Inspection#
This gallery focuses on workflow-artifact inspection in GeoPrior.
The pages in this section are built as guided lessons for users who already ran part of the workflow and now want to answer a practical question before moving on:
What do the saved artifacts actually say, and are they trustworthy enough to justify the next decision?
That is the central purpose of this gallery.
Unlike the forecasting gallery, which teaches how forecast outputs are built and interpreted, and unlike the diagnostics gallery, which focuses on workflow validity, training curves, and tuning behavior, the pages in this section are organized around a different object:
the saved artifact itself.
These lessons teach users how to read files such as:
Stage-1 audits,
Stage-1 manifests,
resolved
scaling_kwargs.jsonfiles,model-initialization manifests,
Stage-2 run manifests,
training summaries,
calibration stats,
compact evaluation diagnostics,
interpretable evaluation-physics payloads,
physics-payload metadata sidecars,
transfer-result bundles,
ablation experiment logs.
In other words, this gallery is about reading workflow evidence. It helps users inspect what the workflow saved, understand what each file means, and decide whether to continue, recalibrate, compare, export, or re-run.
Why this gallery exists#
GeoPrior writes many useful artifacts during Stage-1, Stage-2, calibration, evaluation, export, and transfer workflows. Those files are valuable because they preserve:
what was configured,
what was actually resolved,
what dimensions and conventions were used,
what metrics were achieved,
which paths were exported,
and which assumptions were active when the result was saved.

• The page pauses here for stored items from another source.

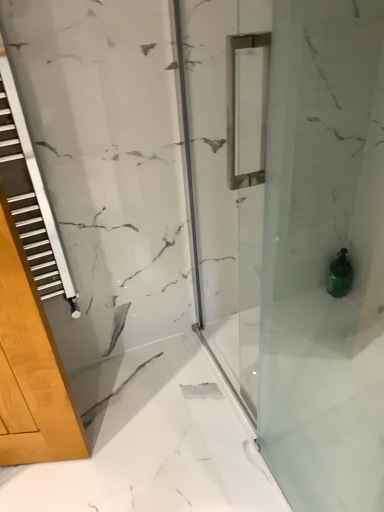 Question: Considering the positions of transparent glass shower door at center and green glass bottle at lower right in the image, is transparent glass shower door at center taller or shorter than green glass bottle at lower right?

Choices:
 (A) tall
 (B) short

Answer: (A)

Question: Do you think transparent glass shower door at center is within green glass bottle at lower right, or outside of it?

Choices:
 (A) inside
 (B) outside

Answer: (B)

Question: From a real-world perspective, relative to green glass bottle at lower right, is transparent glass shower door at center vertically above or below?

Choices:
 (A) below
 (B) above

Answer: (B)

Question: Is green glass bottle at lower right wider or thinner than transparent glass shower door at center?

Choices:
 (A) wide
 (B) thin

Answer: (A)

Question: From the image's perspective, relative to transparent glass shower door at center, is green glass bottle at lower right above or below?

Choices:
 (A) above
 (B) below

Answer: (B)

Question: In the image, is green glass bottle at lower right on the left side or the right side of transparent glass shower door at center?

Choices:
 (A) left
 (B) right

Answer: (B)

Question: Considering the positions of green glass bottle at lower right and transparent glass shower door at center in the image, is green glass bottle at lower right bigger or smaller than transparent glass shower door at center?

Choices:
 (A) big
 (B) small

Answer: (B)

But those files are only helpful if a user can read them confidently. A raw JSON file or JSONL log often answers important workflow questions, but not in a form that is easy to interpret quickly.
This gallery therefore turns artifact inspection into a sequence of lessons. Each page shows how to:
generate or load a realistic artifact,
convert the important nested sections into tidy tables,
plot a few key inspection views,
explain what each view means,
and end with a practical decision rule.
The goal is not only to display artifacts. The goal is to teach users how to reason from the artifact.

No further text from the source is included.